* Exercise *
Pictures excluded, output the lines of the data below between the one holding "s in public diplomacy news." and the one holding "purpose & values", inclusive, exactly as they stand.

* Supplied information *
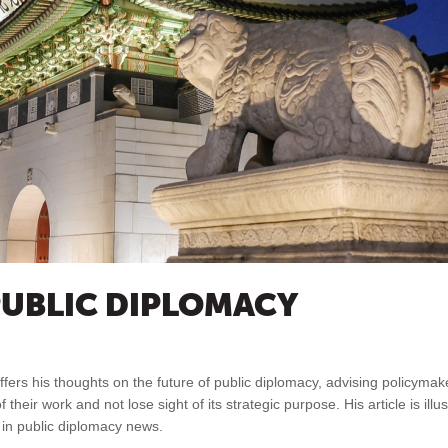
PUBLIC DIPLOMACY
offers his thoughts on the future of public diplomacy, advising policyma
 their work and not lose sight of its strategic purpose. His article is illu
s in public diplomacy news.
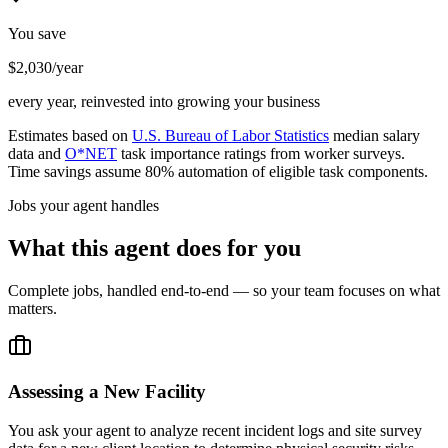
You save
$2,030/year
every year, reinvested into growing your business
Estimates based on
U.S. Bureau of Labor Statistics
median salary
data and
O*NET
task importance ratings from worker surveys.
Time savings assume 80% automation of eligible task components.
Jobs your agent handles
What this agent does for you
Complete jobs, handled end-to-end — so your team focuses on what
matters.
Assessing a New Facility
You ask your agent to analyze recent incident logs and site survey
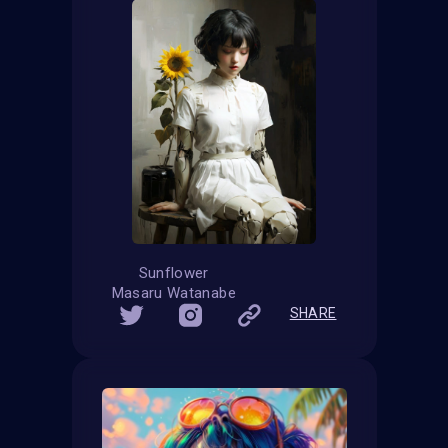
Sunflower
Masaru Watanabe
SHARE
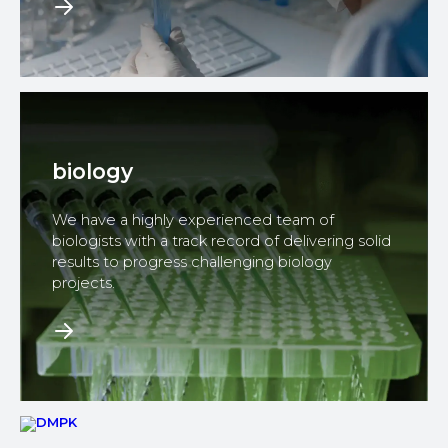
biology
We have a highly experienced team of
biologists with a track record of delivering solid
results to progress challenging biology
projects.​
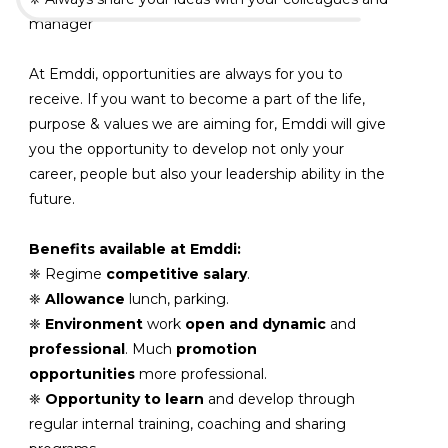
manager
At Emddi, opportunities are always for you to
receive. If you want to become a part of the life,
purpose & values ​​we are aiming for, Emddi will give
you the opportunity to develop not only your
career, people but also your leadership ability in the
future.
Benefits available at Emddi:
❈ Regime
competitive salary
.
❈
Allowance
lunch, parking.
❈
Environment
work
open and dynamic
and
professional
. Much
promotion
opportunities
more professional.
❈
Opportunity to learn
and develop through
regular internal training, coaching and sharing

* Exercise response *
s in public diplomacy news.
You save
$2,030/year
every year, reinvested into growing your business
Estimates based on
U.S. Bureau of Labor Statistics
median salary
data and
O*NET
task importance ratings from worker surveys.
Time savings assume 80% automation of eligible task components.
Jobs your agent handles
What this agent does for you
Complete jobs, handled end-to-end — so your team focuses on what
matters.
Assessing a New Facility
You ask your agent to analyze recent incident logs and site survey
Sunflower
Masaru Watanabe
SHARE
biology
We have a highly experienced team of
biologists with a track record of delivering solid
results to progress challenging biology
projects.​
manager
At Emddi, opportunities are always for you to
receive. If you want to become a part of the life,
purpose & values ​​we are aiming for, Emddi will give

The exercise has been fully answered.